The concept we needed has existed since 1693, when British historian Laurence Echard published The Gazetteer's: or Newsman's Interpreter — an alphabetical index of geographic names. Cartographers have maintained gazetteers for centuries. The U.S. Board on Geographic Names has operated one since 1890. Every country that takes its geography seriously maintains an authoritative list of what places are called.

A gazetteer is not a map. It's simpler and more fundamental: a list of names that are known to be real. It doesn't say where the Stiri is, or how to get there. It says: this name exists, it belongs to a place, do not change it.

What we needed was not a smarter model. It was an older idea.

98 Names in a Text File

We built our gazetteer from public sources — the audierne.info historical quartier guide, the annuaire-mairie street index, official cadastral records. The result is a plain text file: ext_data/gazetteer_audierne.txt, 98 entries, one name per line.

The quartiers of old Audierne: Menez Bihan, Roz ar Prefed, Kerbuzulig, Le Kastell, Kermabon, Penn al Liorz, Le Stiri, Le Stum. The lieux-dits of Esquibien: Brenellec, Cosquer Bihan, Custren, Gorrequer, Landuguentel, Suguensou, Tromao. Neighboring communes: Plogoff, Cleden-Cap-Sizun, Primelin, Goulien.

Names that look like OCR errors to a language model trained on standard French. Names that are, in fact, centuries older than the French Republic.

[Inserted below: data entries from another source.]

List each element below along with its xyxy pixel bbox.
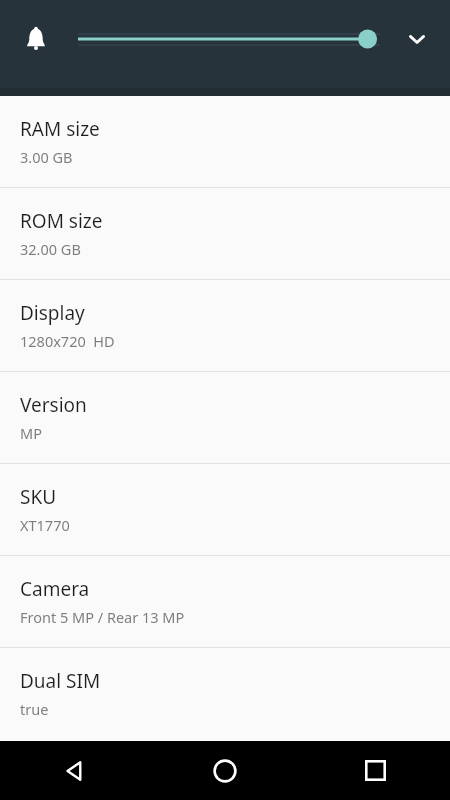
staticText: true [20,699,49,719]
button[interactable]: ROM size [0,188,450,279]
button[interactable]: Recent apps [300,741,450,800]
button[interactable]: Home [150,741,300,800]
button[interactable]: Notifications [16,19,56,59]
staticText: XT1770 [20,515,70,535]
button[interactable]: Display [0,280,450,371]
staticText: Front 5 MP / Rear 13 MP [20,607,185,627]
button[interactable]: Dual SIM [0,648,450,739]
button[interactable]: Collapse [397,19,437,59]
button[interactable] [70,19,388,59]
button[interactable]: Back [0,741,150,800]
staticText: Display [20,300,85,326]
staticText: Dual SIM [20,668,101,694]
staticText: SKU [20,484,57,510]
button[interactable]: Version [0,372,450,463]
staticText: MP [20,423,42,443]
staticText: 1280x720 HD [20,331,115,351]
staticText: 32.00 GB [20,239,81,259]
staticText: Camera [20,576,90,602]
staticText: 3.00 GB [20,147,73,167]
button[interactable]: SKU [0,464,450,555]
button[interactable]: RAM size [0,96,450,187]
staticText: ROM size [20,208,103,234]
staticText: Version [20,392,87,418]
staticText: RAM size [20,116,100,142]
button[interactable]: Camera [0,556,450,647]
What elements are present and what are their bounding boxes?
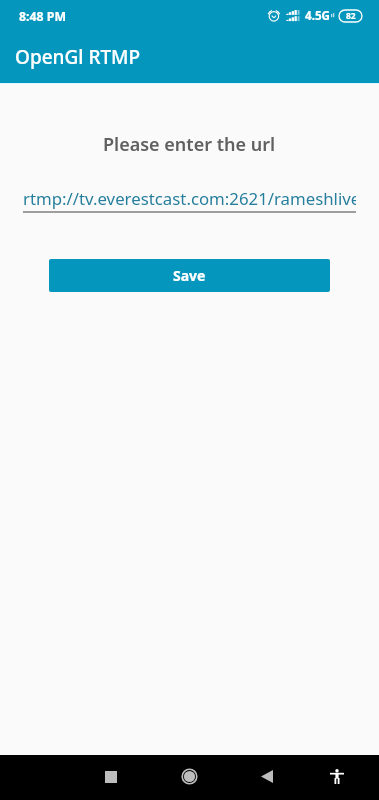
staticText: OpenGl RTMP (15, 44, 141, 70)
button[interactable]: Home (171, 758, 208, 795)
staticText: 4.5G (305, 8, 330, 24)
staticText: Please enter the url (103, 132, 276, 157)
button[interactable]: Recents (92, 758, 129, 795)
staticText: Save (173, 266, 206, 285)
button[interactable]: Save (49, 259, 330, 292)
staticText: rtmp://tv.everestcast.com:2621/rameshliv… (23, 187, 356, 210)
button[interactable]: Back (248, 758, 285, 795)
staticText: 8:48 PM (19, 8, 66, 25)
staticText: 82 (346, 10, 356, 22)
button[interactable]: rtmp://tv.everestcast.com:2621/rameshliv… (0, 187, 379, 213)
button[interactable]: Accessibility (318, 758, 355, 795)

Protection, Not Correction

The gazetteer enters the AI pipeline not as training data but as a constraint. The OCR correction prompt now carries a section titled NOMS PROTÉGÉS — NE JAMAIS MODIFIER, followed by all 98 names. The instructions are explicit: if a word in the document matches a protected name, leave it alone. If an unknown word looks Breton, leave it alone. Only correct what is obviously broken French — missing accents, garbled common words, split lines.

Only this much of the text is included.